Il valore della libertà nel secondo dopoguerra
Il periodo prima e durante la Seconda guerra mondiale è stato segnato dall’instaurarsi di regimi totalitari che hanno esercitato una grave oppressione sulle libertà individuali e collettive, come il nazismo in Germania, il fascismo in Italia e il franchismo in Spagna. Tali dittature non ammettevano opposizione e non concedevano la libertà di pensare, parlare e agire in modo contrario alla politica dominante. La stampa e ogni forma di comunicazione di massa erano controllate e distorte dal partito, che le utilizzava esclusivamente per controllare le masse e fare propaganda. Di fatto ogni libertà individuale e collettiva era controllata da chi deteneva il potere.
Di fronte alla negazione di ogni libertà individuale e collettiva, una volta caduti i regimi e finita la seconda guerra mondiale, la libertà è divenuta un valore fondamentale della nostra società. La seconda metà del Novecento è quindi stata caratterizzata da un progressivo ampliamento delle libertà e dei diritti individuali negli ambiti più disparati. Ad esempio, in passato la professione del figlio dipendeva dalla famiglia: se nascevi figlio di contadino, in futuro saresti diventato tale. Oggi, invece, si ha la libertà di scegliere il percorso di studi e/o lavorativo, grazie anche all’ausilio delle borse di studio statali. Un’altra libertà riguarda l’introduzione del divorzio nell’ordinamento civile italiano nel 1970, con la legge Fortuna-Baslini che sancirà la libertà di potersi separare dal proprio partner, nel caso in cui il matrimonio diventi fonte di infelicità. Inoltre, con la legge del 22 maggio 1978, viene depenalizzato l’aborto, prima considerato dal codice penale un reato in qualsiasi sua forma.
Un notevole impulso viene dato anche alla questione della parità di genere.
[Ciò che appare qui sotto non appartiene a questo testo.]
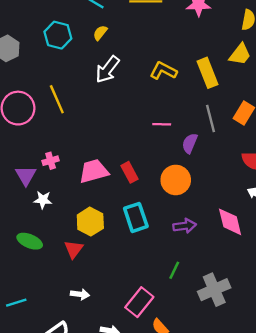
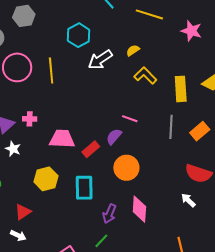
yellow semicircle: (100, 33) -> (133, 50), moved
cyan hexagon: (58, 35) -> (79, 35), moved
purple semicircle: (190, 143) -> (114, 137), moved
red rectangle: (129, 172) -> (91, 149), turned 60
pink diamond: (230, 222) -> (139, 209), moved
purple arrow: (185, 226) -> (109, 214), moved, turned 102
red triangle: (74, 249) -> (23, 212), moved

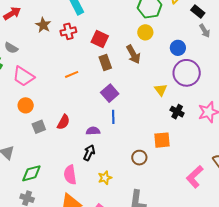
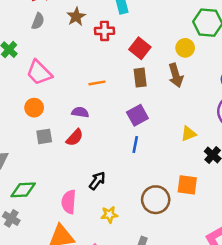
yellow circle: (145, 32) -> (185, 48), moved
gray semicircle: (11, 48) -> (38, 21), moved, turned -112
yellow triangle: (161, 90) -> (189, 134), moved, turned 32
purple semicircle: (93, 131) -> (80, 112), moved
brown circle: (139, 158) -> (156, 200), size x1.5

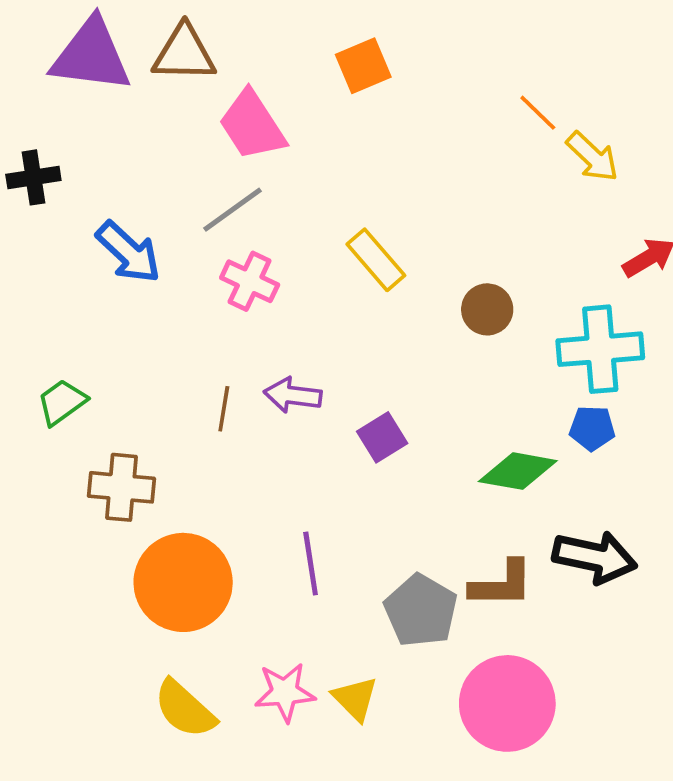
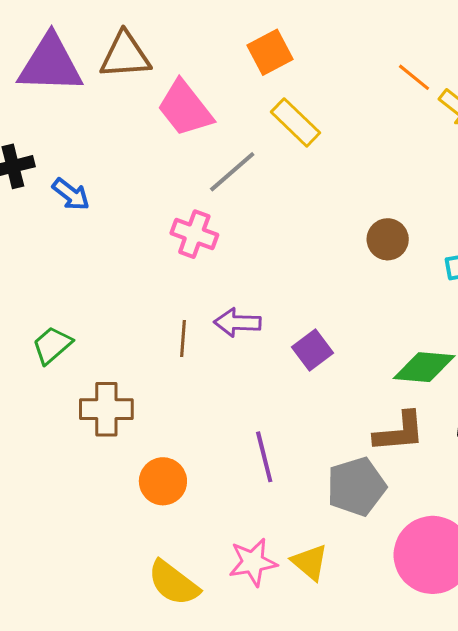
gray line: (232, 210) -> (232, 172), moved
blue arrow: (128, 252) -> (71, 194), moved, size x0.7
yellow rectangle: (376, 260) -> (296, 122), moved
orange circle: (183, 582) -> (163, 481), size x0.6
brown L-shape: (502, 584) -> (399, 432), moved
gray pentagon: (421, 611) -> (356, 487), turned 30

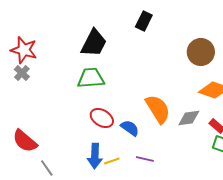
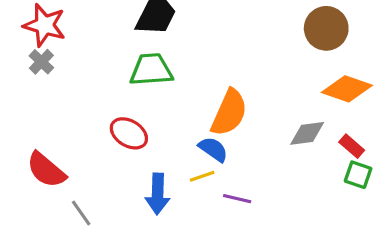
orange semicircle: (158, 109) -> (229, 113), moved, turned 56
red ellipse: (102, 118) -> (129, 133), moved
yellow line: (112, 161) -> (202, 176), moved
Infatti, diverse Costituzioni degli Stati democratici iniziano a sancire l’eguaglianza e la parità dei diritti fra i sessi. Il diritto di voto si estende rapidamente pressoché ovunque; al contrario l’acquisizione di diritti civili incontra ancora a lungo tenaci resistenze. In Italia, solo con la Riforma del diritto di famiglia del 1975 viene eliminata la patria potestas che attribuisce al marito tutte le scelte e le decisioni familiari, dall’educazione dei figli al luogo di residenza. Nel 1981 vengono abrogati sia il delitto d’onore che il matrimonio riparatore; nonché nel 1996 la violenza sessuale viene finalmente considerata un delitto contro la persona e non “contro la moralità pubblica”. Parallelamente a questi cambiamenti in ambito giuridico, è cresciuta l’occupazione femminile e l’accesso delle ragazze all’istruzione superiore.
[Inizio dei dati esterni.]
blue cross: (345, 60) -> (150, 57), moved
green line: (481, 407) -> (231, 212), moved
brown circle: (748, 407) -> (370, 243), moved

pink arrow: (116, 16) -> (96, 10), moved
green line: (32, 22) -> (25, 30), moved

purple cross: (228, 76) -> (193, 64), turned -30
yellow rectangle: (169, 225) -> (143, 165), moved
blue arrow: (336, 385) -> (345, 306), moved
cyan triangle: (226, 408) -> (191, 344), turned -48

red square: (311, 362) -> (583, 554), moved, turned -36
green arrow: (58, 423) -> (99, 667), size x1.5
Altre libertà vengono garantite in favore delle minoranze. Ad esempio, lo stato diviene laico e viene sancita la libertà di credo religioso nonché il divieto di discriminazione fra i culti, fondato sul maggiore o minore numero degli appartenenti alle differenti confessioni religiose Nel 1978, la Legge Basaglia ha portato alla chiusura dei manicomi e alla “liberazione” dei pazienti psichiatrici. Nel 1990 l’omosessualità non viene più considerata una malattia mentale e rimossa dall’ICD (International Classification of Diseases) dall’Organizzazione Mondiale della Sanità. Nel 1993, la legge Mancino introduce nell’ordinamento penale italiano i crimini d’odio intesi sia come violenza che come incitamento verso la stessa per motivi razziali, etnici, nazionali o religiosi.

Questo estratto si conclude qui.